In a statement following a two-day policy meeting, the U.S. central bank signaled it could tighten monetary policy by year-end as the labor market improved further, but Fed policymakers cut the number of rate increases they expect this year to one from two.
They also projected a less aggressive rise in rates both next year and in 2018, according to the median projection of forecasts released with the statement.
The Fed has held its target rate for overnight lending between banks in a range of 0.25 to 0.50 percent since December, when it raised borrowing costs for the first time in nearly a decade.
"I think the market was expecting a more hawkish hold and instead it got a mildly hawkish hold. And you could argue the (stock) market was satisfied that you didn't see a Fed anxious to raise rates dramatically," said Quincy Krosby, market strategist at Prudential Financial in Newark, New Jersey.
Earlier, the Bank of Japan overhauled its monetary policy to target interest rates.
The BOJ maintained its 0.1 percent negative interest rate, but abandoned its base money target. Instead, it set a "yield curve control" under which it will buy long-term government bonds to keep 10-year bond yields around their current zero percent.
The Dow Jones industrial average closed up 163.74 points, or 0.9 percent, to 18,293.7, the S&P 500 gained to finish 23.36 points, or 1.09 percent higher, to 2,163.12, while the Nasdaq Composite ended up 53.83 points, or 1.03 percent, to close at 5,295.18, a record high.
MSCI's all-country world stock index was up 1.1 percent, while Europe's STOXX 600 closed up 0.4 percent, helped by euro zone banking shares.
Gold prices also rose, hitting 1-1/2-week highs after the Fed decision. Spot gold was up 1.2 percent at $1,330.08 an ounce.
The dollar index, which measures the greenback against a basket of six other major currencies, extended its decline to a five-day low of 95.515, off more than 0.50 percent.
In the U.S. bond market, yields fell as the Fed lowered its projection for interest rate levels needed to support expansion.

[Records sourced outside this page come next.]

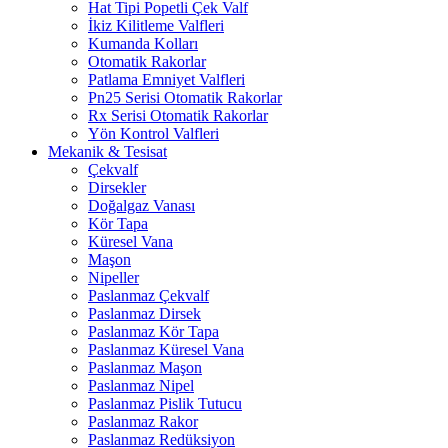
Hat Tipi Popetli Çek Valf
İkiz Kilitleme Valfleri
Kumanda Kolları
Otomatik Rakorlar
Patlama Emniyet Valfleri
Pn25 Serisi Otomatik Rakorlar
Rx Serisi Otomatik Rakorlar
Yön Kontrol Valfleri
Mekanik & Tesisat
Çekvalf
Dirsekler
Doğalgaz Vanası
Kör Tapa
Küresel Vana
Maşon
Nipeller
Paslanmaz Çekvalf
Paslanmaz Dirsek
Paslanmaz Kör Tapa
Paslanmaz Küresel Vana
Paslanmaz Maşon
Paslanmaz Nipel
Paslanmaz Pislik Tutucu
Paslanmaz Rakor
Paslanmaz Redüksiyon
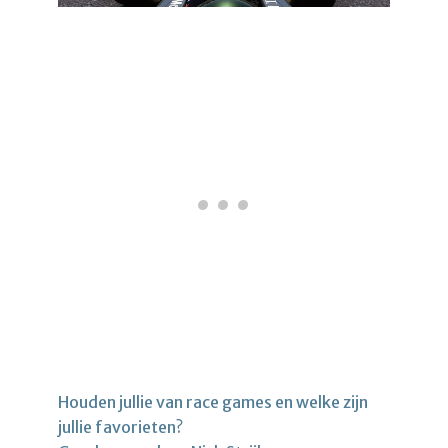
Houden jullie van race games en welke zijn
jullie favorieten?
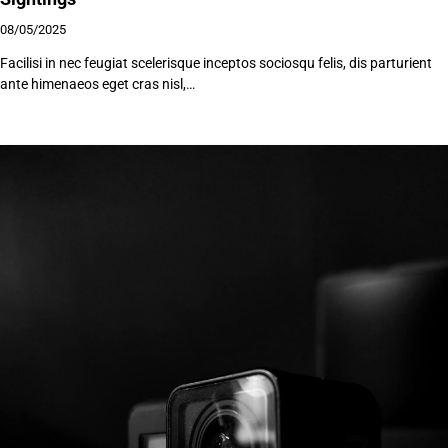
08/05/2025
Facilisi in nec feugiat scelerisque inceptos sociosqu felis, dis parturient
ante himenaeos eget cras nisl,…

In late trading, benchmark 10-year Treasury notes were up 9/32 in price for a yield of 1.655 percent, down 3 basis points from Tuesday.
"While the case for a rate increase has strengthened, they are not ready to raise rates yet," said Julien Scholnick, portfolio manager at Western Asset Management Co in Pasadena, California.
Oil prices jumped after a third surprise weekly drop in U.S. crude stockpiles helped assuage fears over a global glut.
Brent crude futures rose 95 cents, or 2 percent, to settle at $46.83 per barrel, while U.S. crude futures rose $1.29, or 2.9 percent, to settle at $45.34.